Tout en recouvrant de nombreuses caractéristiques de la littérature et du style médiéval (inspiration religieuse, intention moraliste, langage et style basés sur la perception visuelle et immédiate des choses), la Commedia, comme l'a noté Erich Auerbach dans Mimesis, est profondément innovante, qui tend vers une représentation large et dramatique de la réalité.

Titre
Le titre original fut probablement Commedia, ou Comedìa, du grec ??µ?d?a (comodìa).

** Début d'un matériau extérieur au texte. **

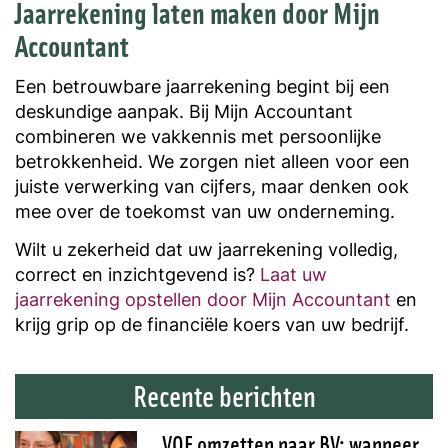
Jaarrekening laten maken door Mijn
Accountant
Een betrouwbare jaarrekening begint bij een
deskundige aanpak. Bij Mijn Accountant
combineren we vakkennis met persoonlijke
betrokkenheid. We zorgen niet alleen voor een
juiste verwerking van cijfers, maar denken ook
mee over de toekomst van uw onderneming.
Wilt u zekerheid dat uw jaarrekening volledig,
correct en inzichtgevend is?
Laat uw
jaarrekening opstellen door Mijn Accountant
en
krijg grip op de financiële koers van uw bedrijf.
Recente berichten
VOF omzetten naar BV: wanneer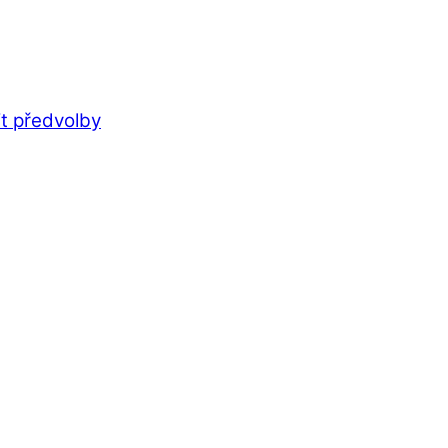
t předvolby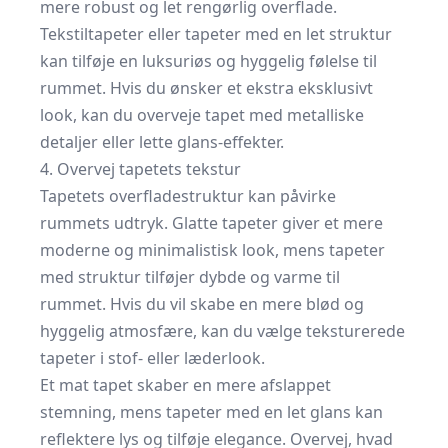
mere robust og let rengørlig overflade.
Tekstiltapeter eller tapeter med en let struktur
kan tilføje en luksuriøs og hyggelig følelse til
rummet. Hvis du ønsker et ekstra eksklusivt
look, kan du overveje tapet med metalliske
detaljer eller lette glans-effekter.
4. Overvej tapetets tekstur
Tapetets overfladestruktur kan påvirke
rummets udtryk. Glatte tapeter giver et mere
moderne og minimalistisk look, mens tapeter
med struktur tilføjer dybde og varme til
rummet. Hvis du vil skabe en mere blød og
hyggelig atmosfære, kan du vælge teksturerede
tapeter i stof- eller læderlook.
Et mat tapet skaber en mere afslappet
stemning, mens tapeter med en let glans kan
reflektere lys og tilføje elegance. Overvej, hvad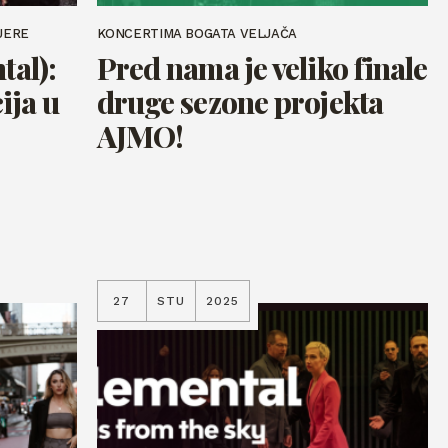
JERE
KONCERTIMA BOGATA VELJAČA
tal):
Pred nama je veliko finale
ija u
druge sezone projekta
AJMO!
27
STU
2025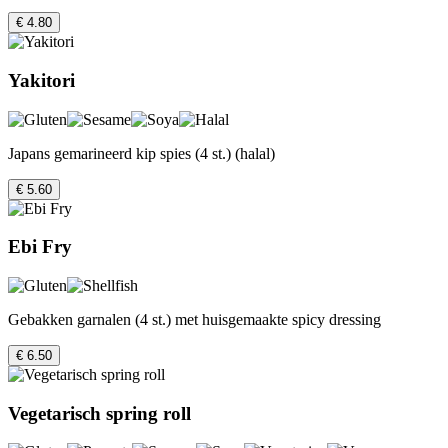
€ 4.80
Yakitori
Japans gemarineerd kip spies (4 st.) (halal)
€ 5.60
Ebi Fry
Gebakken garnalen (4 st.) met huisgemaakte spicy dressing
€ 6.50
Vegetarisch spring roll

C'est en effet ainsi que Dante lui-même nomme son œuvre (Enfer XVI 128, Enfer XXI 2).
Dans l' Epistola (dont la paternité dantesque n'est pas absolument certaine) adressée à Cangrande della Scala, Dante confirme le titre latin de l'œuvre : «Incipit Comedia Dantis Alagherii, Florentini natione, non moribus».
La lecture de cette lettre fournit deux raisons justifiant l'attribution de ce titre : l'une, de caractère littéraire, selon laquelle il était d'usage de définir par le terme de commedia un genre littéraire qui, après des débuts difficiles pour le personnage principal, se termine par une fin heureuse ; l'autre, stylistique, puisque le mot commedia indiquait une œuvre écrite en langage médian.
Ces deux aspects se retrouvent effectivement dans le poème : de la selva oscura, allégorie de l'égarement du poète, on passe à la rédemption finale, la vision de Dieu dans le Paradis ; en second lieu, les vers sont écrits en langue vulgaire et non en latin qui, bien qu'il existât déjà une riche tradition littéraire en lingua del sì, continuait à être considéré comme la langue par excellence de la culture.

L'adjectif «divina» fut utilisé pour la première fois par Boccace dans son Trattatello in laude di Dante (Petit Traité à la louange de Dante, 1373), environ soixante-dix ans après l'époque à laquelle le poète a vraisemblablement commencé la composition de son œuvre.
La locution Divina Commedia , cependant, ne devint commune qu'à partir de la seconde moitié du XVIème siècle, lorsque Ludovico Dolce, dans son édition vénitienne de 1555, reprit le titre boccacien.

Le nom «commedia» (sous la forme comedìa ) apparaît seulement deux fois à l'intérieur du poème (Enfer) que Dante qualifie de poema sacro (poème sacré) dans le Paradis.
Dante ne renie pas le titre de Commedia parce que, étant donné la longueur de l'œuvre, chaque partie (cantica), ou même chaque chant individuellement, fut publié au fur et à mesure et l'auteur n'avait pas la possibilité de réviser ce qui avait déjà été rendu public.
Le terme Commedia devait cependant sembler réducteur à Dante au moment de la composition du Paradis dans lequel le style mais aussi la syntaxe sont profondément différents de ceux des chants qui constituent l' Enfer : la question des palinodies dans la Commedia (les corrections auxquelles Dante procède à l'intérieur de son œuvre, se contredisant lui-même et contredisant même ses sources) est considérable.